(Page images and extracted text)
=== Begin Enclosure ===
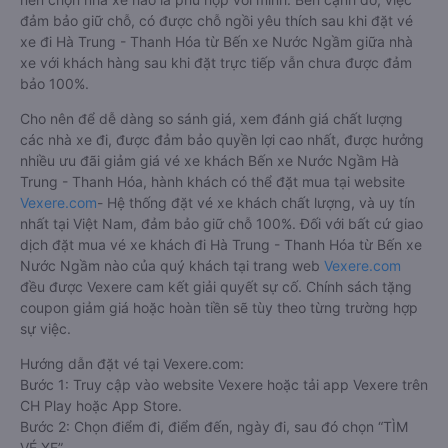
đảm bảo giữ chỗ, có được chỗ ngồi yêu thích sau khi đặt vé
xe đi Hà Trung - Thanh Hóa từ Bến xe Nước Ngầm giữa nhà
xe với khách hàng sau khi đặt trực tiếp vẫn chưa được đảm
bảo 100%.
Cho nên để dễ dàng so sánh giá, xem đánh giá chất lượng
các nhà xe đi, được đảm bảo quyền lợi cao nhất, được hưởng
nhiều ưu đãi giảm giá vé xe khách Bến xe Nước Ngầm Hà
Trung - Thanh Hóa, hành khách có thể đặt mua tại website
Vexere.com
- Hệ thống đặt vé xe khách chất lượng, và uy tín
nhất tại Việt Nam, đảm bảo giữ chỗ 100%. Đối với bất cứ giao
dịch đặt mua vé xe khách đi Hà Trung - Thanh Hóa từ Bến xe
Nước Ngầm nào của quý khách tại trang web
Vexere.com
đều được Vexere cam kết giải quyết sự cố. Chính sách tặng
coupon giảm giá hoặc hoàn tiền sẽ tùy theo từng trường hợp
sự việc.
Hướng dẫn đặt vé tại Vexere.com:
Bước 1: Truy cập vào website Vexere hoặc tải app Vexere trên
CH Play hoặc App Store.
Bước 2: Chọn điểm đi, điểm đến, ngày đi, sau đó chọn “TÌM
VÉ XE”.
=== End Enclosure ===
§ **Task prompt**: Starting at the line that contains "Trung - Thanh Hóa, hành", retype each line through the last one in the records, both included, and add nothing.

§ **Your response**:
Trung - Thanh Hóa, hành khách có thể đặt mua tại website
Vexere.com
- Hệ thống đặt vé xe khách chất lượng, và uy tín
nhất tại Việt Nam, đảm bảo giữ chỗ 100%. Đối với bất cứ giao
dịch đặt mua vé xe khách đi Hà Trung - Thanh Hóa từ Bến xe
Nước Ngầm nào của quý khách tại trang web
Vexere.com
đều được Vexere cam kết giải quyết sự cố. Chính sách tặng
coupon giảm giá hoặc hoàn tiền sẽ tùy theo từng trường hợp
sự việc.
Hướng dẫn đặt vé tại Vexere.com:
Bước 1: Truy cập vào website Vexere hoặc tải app Vexere trên
CH Play hoặc App Store.
Bước 2: Chọn điểm đi, điểm đến, ngày đi, sau đó chọn “TÌM
VÉ XE”.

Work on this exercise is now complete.